I've brewed a few APA/IPA's using heritage xtal since its so delicious.

Always works well.

You could even increase the mash temp slightly if you want it to finish sweeter.


----------



## micblair (14/2/13)

Whilst you can make some pretty awesome beers with simple malt bills, I sometimes found certain aspects were lacking. With 60 IBU's coming from some pretty characteristic hops such Nelson and Galaxy, you may want a little more malt depth other than just 5% caramunich T2. I would be incorporating 10-15% Munich malt also. 

My recent single hop Centennial IPA a few months back which had the following grain bill. 

OG 1.060; SG 1.012

Malt
75% Pale
15% Munich
5% wheat
3% Caramunich T3
2% Acid malt.

Hops
0.7 g/L @ 60 min
2 g/L @ 20
2 g/L @ 10
2 g/L @ 5
2 g/L @ 0

1 g/L dry hopped

Yeast: 1272 @ 12C


----------



## stakka82 (14/2/13)

With respect, I don't think 10 percent regular munich is going to shine through with that particular hop bill and the caramunich.

My question is basically should I add crystal on top or not.


----------



## micblair (14/2/13)

15% Munich, and Caramunich T2 is a crystal malt; but the question you should be asking yourself is: do you want 10% crystal malts as your grain bill? 
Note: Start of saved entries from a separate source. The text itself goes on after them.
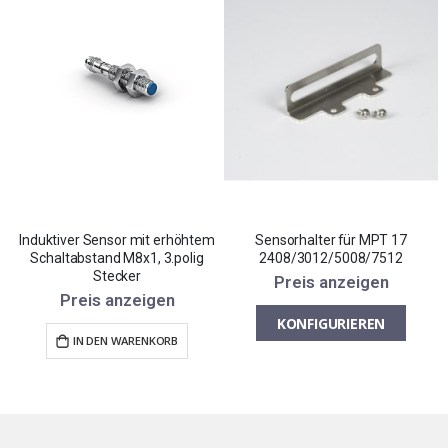
Induktiver Sensor mit erhöhtem
Sensorhalter für MPT 17
Schaltabstand M8x1, 3.polig
2408/3012/5008/7512
Stecker
Preis anzeigen
Preis anzeigen
KONFIGURIEREN
IN DEN WARENKORB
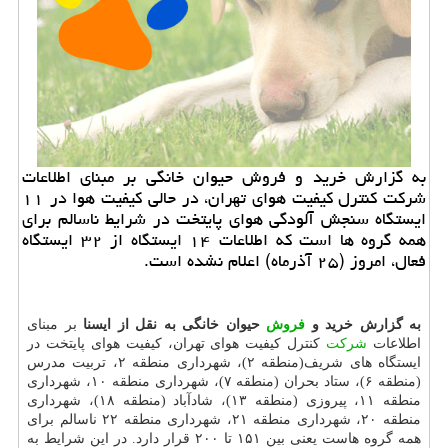
به گزارش خرید و فروش حیوان خانگی بر مبنای اطلاعات
شركت كنترل كیفیت هوای تهران، در حالی كیفیت هوا در ۱۱
ایستگاه سنجش آلودگی هوای پایتخت در شرایط ناسالم برای
همه گروه ها است كه اطلاعات ۱۴ ایستگاه از ۳۲ ایستگاه
فعال، امروز (۲۵ آذرماه) اعلام نشده است.
به گزارش خرید و
فروش
حیوان خانگی به نقل از ایسنا
بر مبنای
اطلاعات
شركت
كنترل كیفیت هوای تهران، كیفیت هوای پایتخت در
ایستگاه های شریف(منطقه ۲)، شهرداری منطقه ۲، تربیت مدرس
(منطقه ۶)، ستاد بحران (منطقه ۷)، شهرداری منطقه ۱۰، شهرداری
منطقه ۱۱، پیروزی (منطقه ۱۳)، شادآباد (منطقه ۱۸)، شهرداری
منطقه ۲۰، شهرداری منطقه ۲۱، شهرداری منطقه ۲۲ ناسالم برای
همه گروه هاست یعنی بین ۱۵۱ تا ۲۰۰ قرار دارد. در این شرایط به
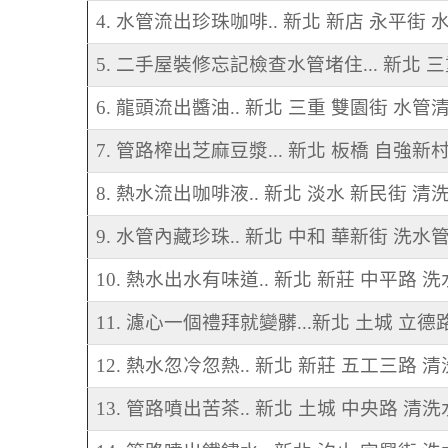
4. 水管流出珍珠咖啡.. 新北 新店 永平街
5. 二手屋裝修忘記檢查水管堵住... 新北 
6. 龍頭流出醬油.. 新北 三重 雙園街 水管
7. 管路榨出芝麻豆漿... 新北 板橋 自強新
8. 熱水流出咖啡液.. 新北 淡水 新民街 清
9. 水管內藏珍珠.. 新北 中和 華新街 洗水
10. 熱水出水有味道.. 新北 新莊 中平路 
11. 濾心一個禮拜就變髒...新北 土城 立德
12. 熱水忽冷忽熱.. 新北 新莊 五工三路 
13. 管路噴出苦茶.. 新北 土城 中央路 清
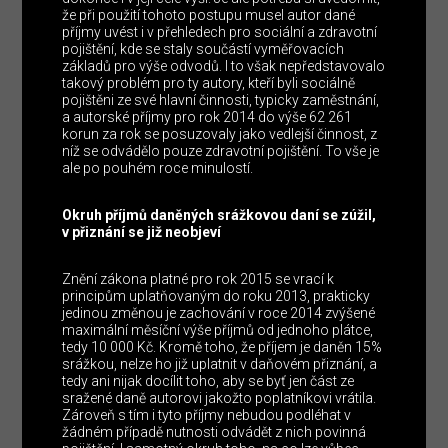
že při použití tohoto postupu musel autor dané
příjmy uvést i v přehledech pro sociální a zdravotní
pojištění, kde se staly součástí vyměřovacích
základů pro výše odvodů. I to však nepředstavovalo
takový problém pro ty autory, kteří byli sociálně
pojištěni ze své hlavní činnosti, typicky zaměstnání,
a autorské příjmy pro rok 2014 do výše 62 261
korun za rok se posuzovaly jako vedlejší činnost, z
níž se odvádělo pouze zdravotní pojištění. To vše je
ale po pouhém roce minulostí.
Okruh příjmů daněných srážkovou daní se zúžil,
v přiznání se již neobjeví
Znění zákona platné pro rok 2015 se vrací k
principům uplatňovaným do roku 2013, prakticky
jedinou změnou je zachování v roce 2014 zvýšené
maximální měsíční výše příjmů od jednoho plátce,
tedy 10 000 Kč. Kromě toho, že příjem je daněn 15%
srážkou, nelze ho již uplatnit v daňovém přiznání, a
tedy ani nijak docílit toho, aby se byť jen část ze
sražené daně autorovi jakožto poplatníkovi vrátila.
Zároveň s tím i tyto příjmy nebudou podléhat v
žádném případě nutnosti odvádět z nich povinná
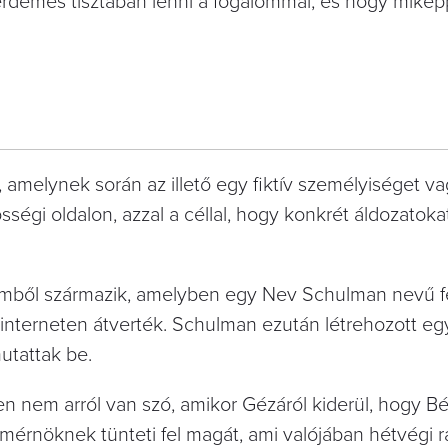
rdemes tisztában lenni a fogalommal, és hogy mikép
 amelynek során az illető egy fiktív személyiséget v
égi oldalon, azzal a céllal, hogy konkrét áldozatoka
mből származik, amelyben egy Nev Schulman nevű fé
z interneten átverték. Schulman ezután létrehozott e
utattak be.
en nem arról van szó, amikor Gézáról kiderül, hogy Bé
érnöknek tünteti fel magát, ami valójában hétvégi ra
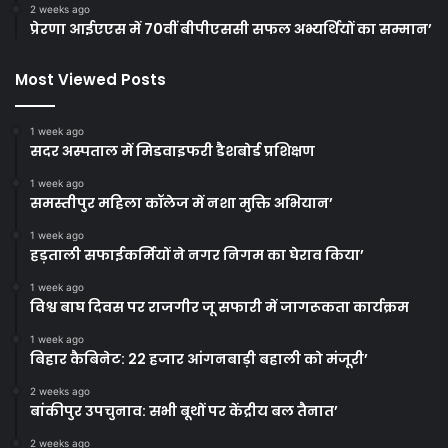
2 weeks ago
प्रेरणा आईएएस में 70वीं बीपीएससी सफल अभ्यर्थियों का सम्मान’
Most Viewed Posts
1 week ago
सदर अस्पताल में मिडवाइफरी डैशबोर्ड प्रशिक्षण
1 week ago
समस्तीपुर महिला कॉलेज में नशा मुक्ति अभियान’
1 week ago
हड़ताली सफाईकर्मियों ने नगर निगम का घेराव किया’
1 week ago
विश्व बाघ दिवस पर राजगीर जू सफारी में जागरूकता कार्यक्रम
1 week ago
बिहार कैबिनेट: 22 हजार आंगनबाड़ी बहाली को मंजूरी’
2 weeks ago
बांकीपुर उपचुनाव: सभी बूथों पर केंद्रीय बल तैनात’
2 weeks ago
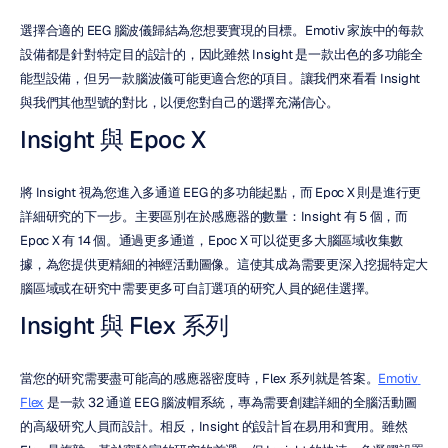
選擇合適的 EEG 腦波儀歸結為您想要實現的目標。Emotiv 家族中的每款
設備都是針對特定目的設計的，因此雖然 Insight 是一款出色的多功能全
能型設備，但另一款腦波儀可能更適合您的項目。讓我們來看看 Insight 
與我們其他型號的對比，以便您對自己的選擇充滿信心。
Insight 與 Epoc X
將 Insight 視為您進入多通道 EEG 的多功能起點，而 Epoc X 則是進行更
詳細研究的下一步。主要區別在於感應器的數量：Insight 有 5 個，而 
Epoc X 有 14 個。通過更多通道，Epoc X 可以從更多大腦區域收集數
據，為您提供更精細的神經活動圖像。這使其成為需要更深入挖掘特定大
腦區域或在研究中需要更多可自訂選項的研究人員的絕佳選擇。
Insight 與 Flex 系列
當您的研究需要盡可能高的感應器密度時，Flex 系列就是答案。
Emotiv 
Flex
 是一款 32 通道 EEG 腦波帽系統，專為需要創建詳細的全腦活動圖
的高級研究人員而設計。相反，Insight 的設計旨在易用和實用。雖然 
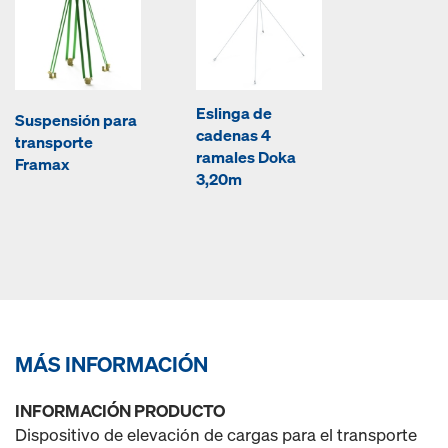
Eslinga de
Suspensión para
cadenas 4
transporte
ramales Doka
Framax
3,20m
MÁS INFORMACIÓN
INFORMACIÓN PRODUCTO
Dispositivo de elevación de cargas para el transporte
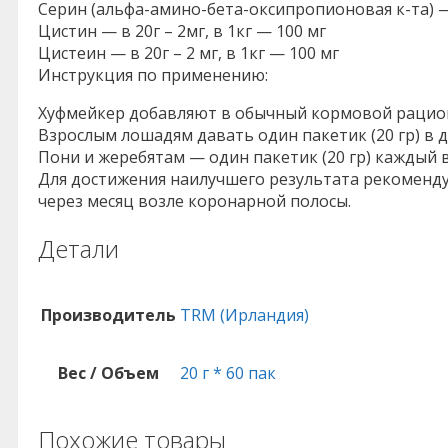
Серин (альфа-амино-бета-оксипропионовая к-та) — в
Цистин — в 20г – 2мг, в 1кг — 100 мг
Цистеин — в 20г – 2 мг, в 1кг — 100 мг
Инструкция по применению:
Хуфмейкер добавляют в обычный кормовой рацио
Взрослым лошадям давать один пакетик (20 гр) в д
Пони и жеребятам — один пакетик (20 гр) каждый 
Для достижения наилучшего результата рекомендуе
через месяц возле коронарной полосы.
Детали
Производитель
TRM (Ирландия)
Вес / Объем
20 г * 60 пак
Похожие товары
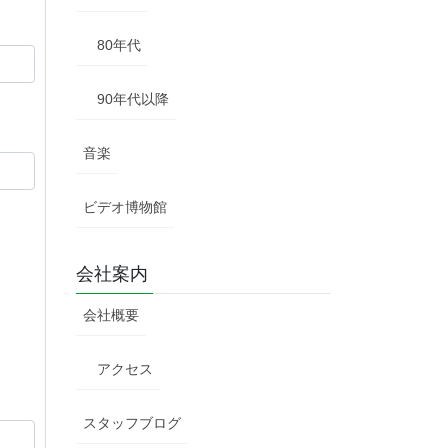
80年代
90年代以降
音楽
ビデオ博物館
会社案内
会社概要
アクセス
スタッフブログ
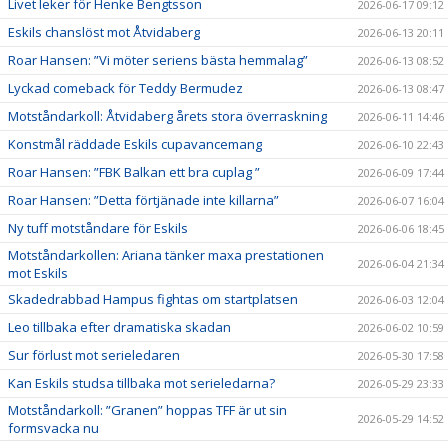
Livet leker för Henke Bengtsson
2026-06-17 09:12
Eskils chanslöst mot Åtvidaberg
2026-06-13 20:11
Roar Hansen: ”Vi möter seriens bästa hemmalag”
2026-06-13 08:52
Lyckad comeback för Teddy Bermudez
2026-06-13 08:47
Motståndarkoll: Åtvidaberg årets stora överraskning
2026-06-11 14:46
Konstmål räddade Eskils cupavancemang
2026-06-10 22:43
Roar Hansen: ”FBK Balkan ett bra cuplag ”
2026-06-09 17:44
Roar Hansen: ”Detta förtjänade inte killarna”
2026-06-07 16:04
Ny tuff motståndare för Eskils
2026-06-06 18:45
Motståndarkollen: Ariana tänker maxa prestationen
2026-06-04 21:34
mot Eskils
Skadedrabbad Hampus fightas om startplatsen
2026-06-03 12:04
Leo tillbaka efter dramatiska skadan
2026-06-02 10:59
Sur förlust mot serieledaren
2026-05-30 17:58
Kan Eskils studsa tillbaka mot serieledarna?
2026-05-29 23:33
Motståndarkoll: ”Granen” hoppas TFF är ut sin
2026-05-29 14:52
formsvacka nu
I think your standard grain bill looks better suited to an APA if anything.


----------



## GalBrew (14/2/13)

Caramunich II should be fine in this beer, I do the same thing in my IPA, which is Galaxy and NS heavy. I would put more in though if that's all you are going to put in other than pils, maybe 8%? Depends on how you like your beer. I would also put in a little wheat, but that's just me.


----------



## micblair (14/2/13)

I suppose it depends what you want the crystal malt to do? If you want some added colour (I doubt you do as you're using Pils as a base), or if you want some residual sweetness? But if its a distinct malt flavour, I believe you're better off getting these from base malts. Anyway, you're the brewer - run the batch and let us know how it turns out.


----------



## stakka82 (14/2/13)

Mic blair: Thanks, your recipe kind of answers my question in that the only crystal is caramunich and I assume that grain bill worked in that regard. I won't after everyone's feedback, but if I was going to add med or dark crystal I would have gone with about 3 percent to add a bit of depth and sweetness.

Galbrew: Thanks mate Think I'll keep it at 5% this time and see how we go. Next time might go higher or add 2-3% reg crystal depending on how it turns out.

Cheers


----------



## Nick JD (14/2/13)

If you listen to a few American podcasts with Zamil and Dr Dude or whatever they're called, they regularly discuss taking the spec malts right back (and even out) of IPAs (and especially IIPAs) as the high OG tends to add anough background maltiness alone.

I've done heaps of german malt IPAs (actually, most of them), with Wey Pils and Caramunich(s) and caramalt, caraaroma (oh yeah). I like them better, but they don't have _that_ USA malt taste.


----------